Qual é a sua visão sobre a mobilidade em Campo de Ourique? Em que pontos é necessário investir?
A chegada do metro tem de ser integrada numa visão intermodal mais abrangente: mais docas Gira integradas da rede ciclável da cidade, estando já mais duas previstas, e outras em estudo, a par da ligação do bairro à rede do resto da cidade, nas Amoreiras e no Vale de Alcântara; e ainda a revisão e reforço das carreiras de bairro e a capilaridade da rede de transportes da cidade. É necessário melhorar a acessibilidade pedonal e um ambicioso plano de arborização, mitigando o impacto do aquecimento global, garantindo ruas mais frescas, com sombra, mas também uma rede de bebedouros, e o aumento da área verde do bairro. Mas pretendemos ir mais longe. Enviámos recentemente para análise da CML o PEMAS – Plano Estratégico de Mobilidade e Acessibilidade de Campo de Ourique, que apresentaremos brevemente, e que coloca uma ênfase na qualidade de vida dos moradores: melhorando o escoamento de trânsito do bairro, diminuindo o trânsito de atravessamento, canalizando quem pretende apenas usar o bairro para atravessar a cidade para as ruas com dimensão adequada, reforçando o carácter residencial do estacionamento, melhorando a acessibilidade pedonal e reduzindo a pressão colocada pelas tomadas e largadas de passageiros e logística das cargas e descargas. 

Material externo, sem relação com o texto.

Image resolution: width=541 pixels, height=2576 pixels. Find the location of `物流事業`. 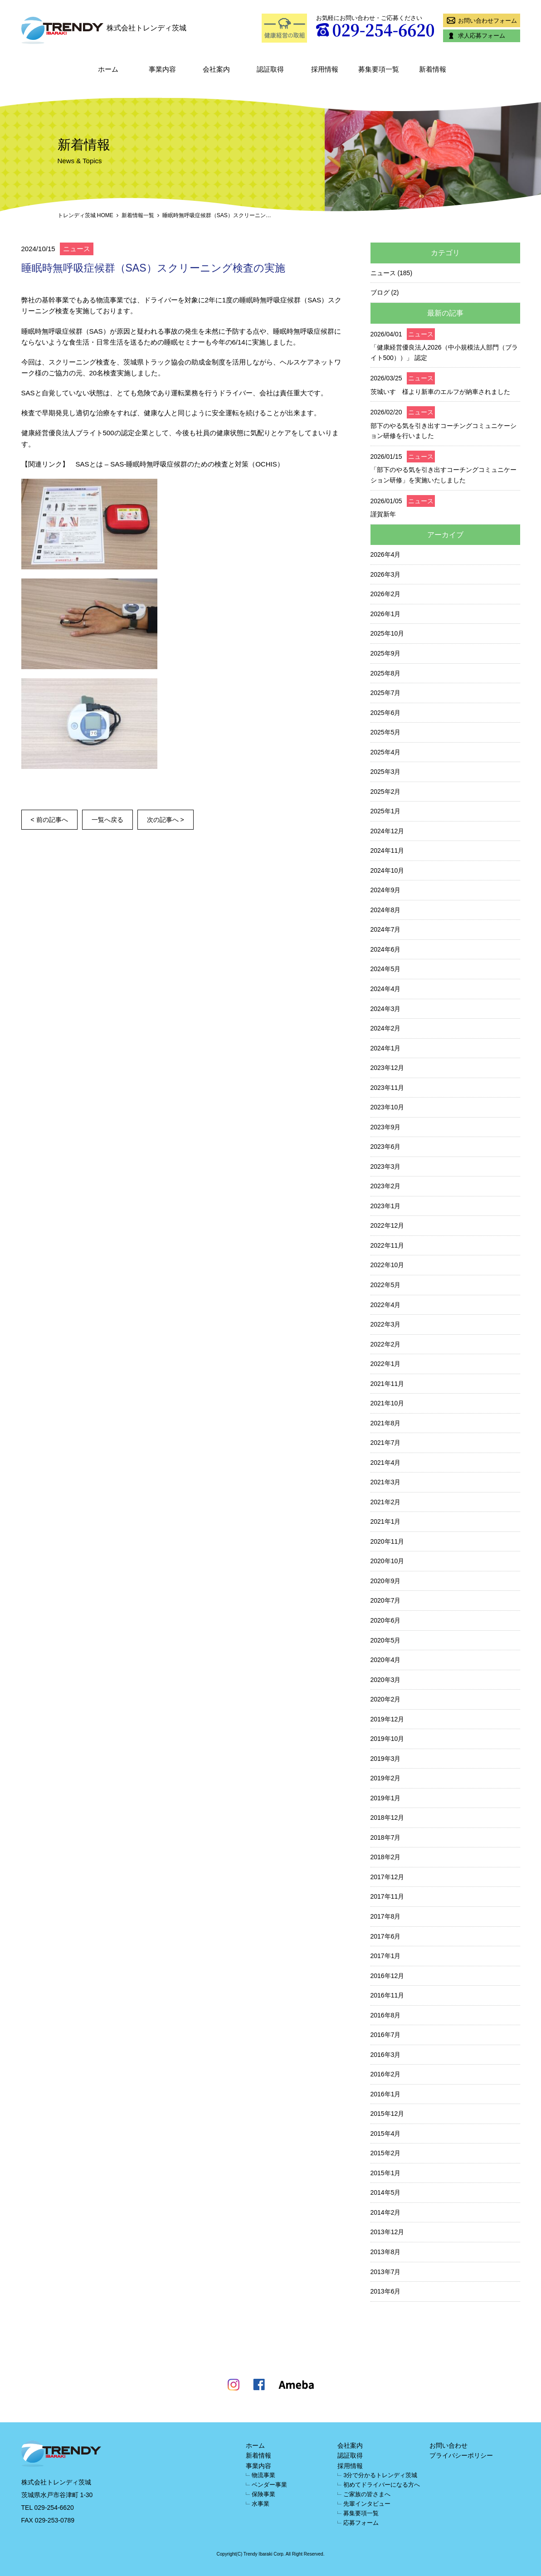

物流事業 is located at coordinates (263, 2475).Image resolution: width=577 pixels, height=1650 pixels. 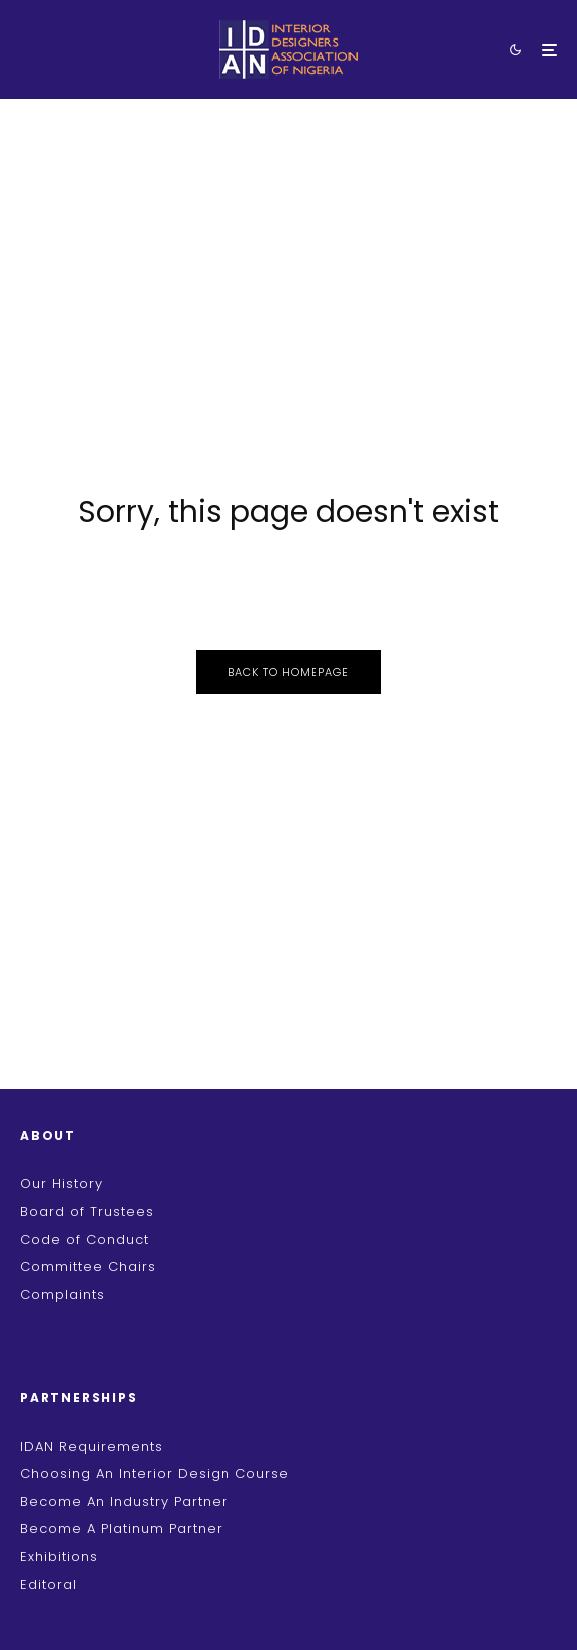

O que planeia a Junta fazer para aumentar a resiliência climática da freguesia, nos anos que se avizinham?
A resiliência às alterações climáticas é porventura o maior desafio da gestão urbanística do século XXI. Os corredores verdes, de Ribeiro Telles, têm de ser expandidos, as ruas do bairro devem ser progressivamente arborizadas, começando desde já pelas esquinas, onde entregámos à Câmara Municipal um plano de arborização que prevê a plantação de 200 novas árvores, mas alargando o conceito à criação de corredores azuis, devolvendo à cidade cursos de água que foram ao longo dos anos cortados, desviados ou encanados. Lisboa é a cidade das sete colinas, mas entre todas elas corriam ribeiras, como a do vale de Alcântara que se encontra enterrada e encanada, e deve ser devolvida à superfície. Mas este trabalho também é comunitário. Pretendemos brevemente lançar à população o desafio de participar numa rede de medidores de qualidade do ar, chamando todos a contribuir.

Por último, pergunto-lhe como é chegar a presidente desta forma? Liderar a Junta era algo que estava nas suas expectativas?
Não digo que fosse algo que nunca tivesse ponderado, mas certamente não tão cedo. Como disse no comunicado que escrevi aos moradores no dia em que tomei posse, é com muito orgulho, alegria e sentido de missão que assumo a presidência da Junta de Freguesia de Campo de Ourique. Defendo uma visão progressista para a cidade, e em particular para Campo de Ourique, em linha com a visão do Partido Socialista. Assumo o desafio de liderar um executivo cuja prioridade é defender os interesses dos fregueses, encontrar pontos em comum com o executivo municipal, concretizar projectos em curso e conquistar para o bairro, rua a rua, as legítimas ambições de uma população que quer mais e melhor Campo de Ourique.